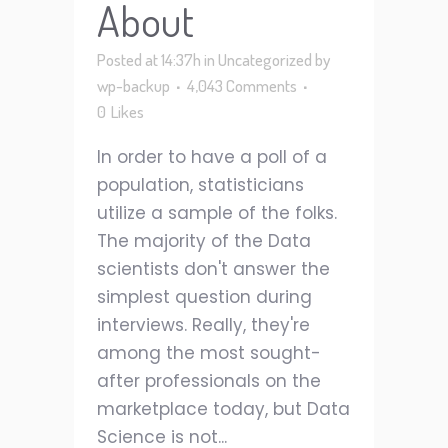
About
Posted at 14:37h
in
Uncategorized
by
wp-backup
4,043 Comments
0
Likes
In order to have a poll of a
population, statisticians
utilize a sample of the folks.
The majority of the Data
scientists don't answer the
simplest question during
interviews. Really, they're
among the most sought-
after professionals on the
marketplace today, but Data
Science is not...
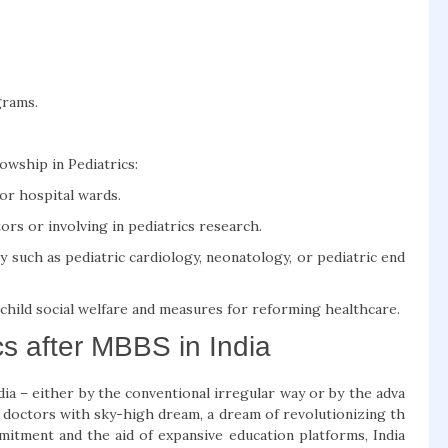
grams.
wship in Pediatrics:
s or hospital wards.
rs or involving in pediatrics research.
y such as pediatric cardiology, neonatology, or pediatric end
 child social welfare and measures for reforming healthcare.
cs after MBBS in India
dia – either by the conventional irregular way or by the adva
l doctors with sky-high dream, a dream of revolutionizing th
mmitment and the aid of expansive education platforms, India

::::

Your task is to copy word for word the lines from the line containing "Posted at 14:37h" to the end of the listing, both included, and to drop any pictures.

Posted at 14:37h
in
Uncategorized
by
wp-backup
4,043 Comments
0
Likes
In order to have a poll of a
population, statisticians
utilize a sample of the folks.
The majority of the Data
scientists don't answer the
simplest question during
interviews. Really, they're
among the most sought-
after professionals on the
marketplace today, but Data
Science is not...
grams.
wship in Pediatrics:
s or hospital wards.
rs or involving in pediatrics research.
y such as pediatric cardiology, neonatology, or pediatric end
 child social welfare and measures for reforming healthcare.
cs after MBBS in India
dia – either by the conventional irregular way or by the adva
l doctors with sky-high dream, a dream of revolutionizing th
mmitment and the aid of expansive education platforms, India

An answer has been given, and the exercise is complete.